I put one bag of wood shavings in each shelter along with a couple slices of straw. I thought I could add straw for warmth as needed. What I didn’t think about was the frozen ground underneath. Last year farrowing in the hoop building I had the advantage of a bedding pack for warmth, not frozen ground.
On Tuesday a couple of sows acted like they were ready to farrow. A blizzard was forecast for that night. I locked one sow up in a shelter and for some reason I can’t remember did not lock up the other one. At first light I checked on the sows. The sow who was locked up had four out of twelve piglets alive. The other sow had one out of ten alive. The problem was moisture along with cold.
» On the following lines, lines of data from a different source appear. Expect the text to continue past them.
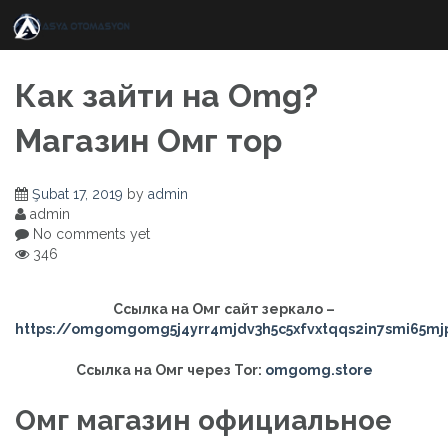
Skip
to
content
Как зайти на Omg?
Магазин Омг тор
Şubat 17, 2019
by
admin
admin
No comments yet
346
Ссылка на Омг сайт зеркало –
https://omgomgomg5j4yrr4mjdv3h5c5xfvxtqqs2in7smi65m
Ссылка на Омг через Tor:
omgomg.store
Омг магазин официальное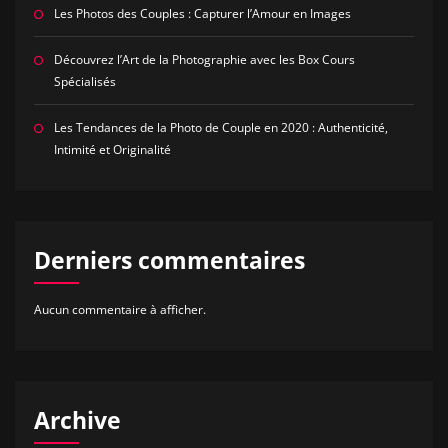
Les Photos des Couples : Capturer l’Amour en Images
Découvrez l’Art de la Photographie avec les Box Cours
Spécialisés
Les Tendances de la Photo de Couple en 2020 : Authenticité,
Intimité et Originalité
Derniers commentaires
Aucun commentaire à afficher.
Archive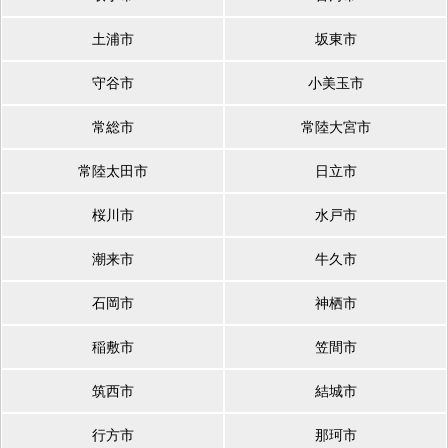
土浦市
坂東市
守谷市
小美玉市
常総市
常陸大宮市
常陸太田市
日立市
桜川市
水戸市
潮来市
牛久市
石岡市
神栖市
稲敷市
笠間市
筑西市
結城市
行方市
那珂市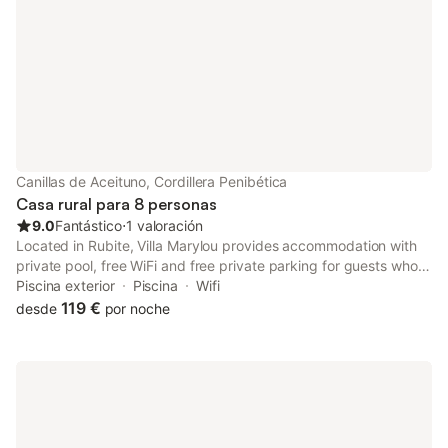
Canillas de Aceituno, Cordillera Penibética
Casa rural para 8 personas
9.0
Fantástico
⋅
1 valoración
Located in Rubite, Villa Marylou provides accommodation with
private pool, free WiFi and free private parking for guests who
drive. This recently renovated villa is located 45 km from
Piscina exterior
Piscina
Wifi
Gibralfaro Viewpoint and 45 km from Malaga Park.
119 €
desde
por noche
Snow had blown into the shelters, especially the open-door one. I transferred the lone piglet to the litter with four. All five piglets are still alive.
I realized I needed more bedding and it needed to be absorbent. So I started buying wood shavings and have probably put at least four bags of wood shavings in each shelter over the past five days. I knew the piglets needed to get dry if they were going to resist the cold.
It has been raining the past two days. Below is a picture of a shelter I abandoned because I didn’t need it. The rain is not soaking into the frozen ground so instead is pooling.
So I keep adding wood shavings trying to build a little dry hill for the sow and piglets. It seems to be working. If a piglet lives the first day, really the first couple of hours, it is staying alive.
This has been another learning experience for me. Yesterday as the rain fell I despaired, but today I’m back to my optimistic self. Below is probably the best litter so far. I’ll let you know how many piglets are weaned from this difficult farrowing group.